Ron Paul Is A Cause, Not A Candidate

"It is on great occasions only, and after time has been given for cool and deliberate reflection, that the real voice of the people can be known." —George Washington.

There are two stories coming out of New Hampshire. The big story is Mitt Romney. The bigger one is Ron Paul.

Romney won a major victory with nearly 40 percent of the vote, 16 points ahead of No. 2. The split among his challengers made the outcome even more decisive. Rick Santorum and Newt Gingrich were diminished by distant, ­lower-tier finishes. Rick Perry got less than 1 percent. And Jon Huntsman, who staked everything on New Hampshire, came in a weak third with less than half of Romney’s vote. He practically moved to the state — and then received exactly one-sixth of the vote in a six-man contest. Where does he go from here?

But the bigger winner was Ron Paul. He got 21 percent in Iowa, 23 in New Hampshire, the only candidate other than Romney to do well with two very different electorates, one more evangelical and socially conservative, the other more moderate and fiscally conservative.

Paul commands a strong, energetic, highly committed following. And he is unlike any of the other candidates. They’re out to win. He admits he doesn’t see himself in the Oval Office. They’re one-time self-contained enterprises aiming for the White House. Paul is out there to build a movement that will long outlive this campaign —Libertarianism

Charles Krauthammer writes in the Washington Post:

Paul is less a candidate than a “cause,” to cite his election-night New Hampshire speech. Which is why that speech was the only one by a losing candidate that was sincerely, almost giddily joyous. The other candidates had to pretend they were happy with their results.

Paul was genuinely delighted with his, because, after a quarter-century in the wilderness, he’s within reach of putting his cherished cause on the map. Libertarianism will have gone from the fringes — those hopeless, pathetic third-party runs — to a position of prominence in a major party.

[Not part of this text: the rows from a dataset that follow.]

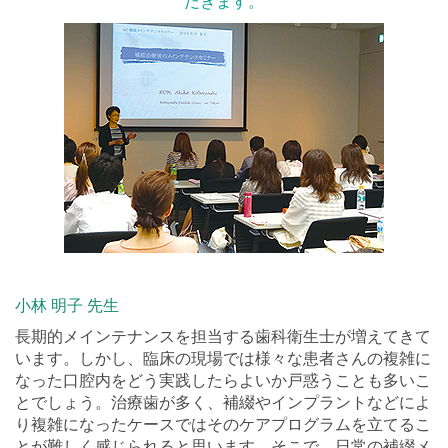
だきます。
小林 明子 先生
長期的メインテナンスを担当する歯科衛生士が増えてきて
います。しかし、臨床の現場では様々な患者さんの複雑に
なった口腔内をどう実践したらよいか戸惑うことも多いこ
とでしょう。治療歯が多く、補綴やインプラントなどによ
り複雑になったケースではそのケアプログラムを立てるこ
とが難しく感じられると思います。そこで、日常の補綴メ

Look at him now. He’s getting prime-time air, interviews everywhere and, most important, respect for defeating every Republican candidate but one. His goal is to make himself leader of the opposition — within the Republican Party.

He is Jesse Jackson of the 1980s, who represented a solid, African American, liberal-activist constituency to which, he insisted, attention had to be paid by the Democratic Party. Or Pat Buchanan (briefly) in 1992, who demanded — and gained — on behalf of social conservatives a significant role at a convention that was supposed to be a simple coronation of the moderate George H.W. Bush.”

Those who slight the Republican primary candidates and sneer at their campaigns are either innocently misinforming their audience or strategically misinforming them. In fact, this is the all-around spunkiest campaign season I have witnessed since 1968.

1968 was the year that the Occupy Chicago folks turned the Democratic Convention into a third-world smack down in front of millions of TV viewers and began left-wing takeover of the Democrat Party. We watched as radical leftists and anarchists battled Mayor Daley’s cops while a hapless Hubert Humphrey tried to rally the party faithful inside of the convention. The big issue of the time was the war in Vietnam, or so the leftists claimed. However, what they really wanted was a socialist state and big government.

The 2012 election does not promise to be nearly as amusing or as destructive, but what it has already delivered the most engaging Republican race in my memory, likely ever. In the last year, no fewer than seven candidates — Romney, Paul, Gingrich, Cain, Santorum, Perry, and, early on, Michele Bachmann — have flirted with front runner status.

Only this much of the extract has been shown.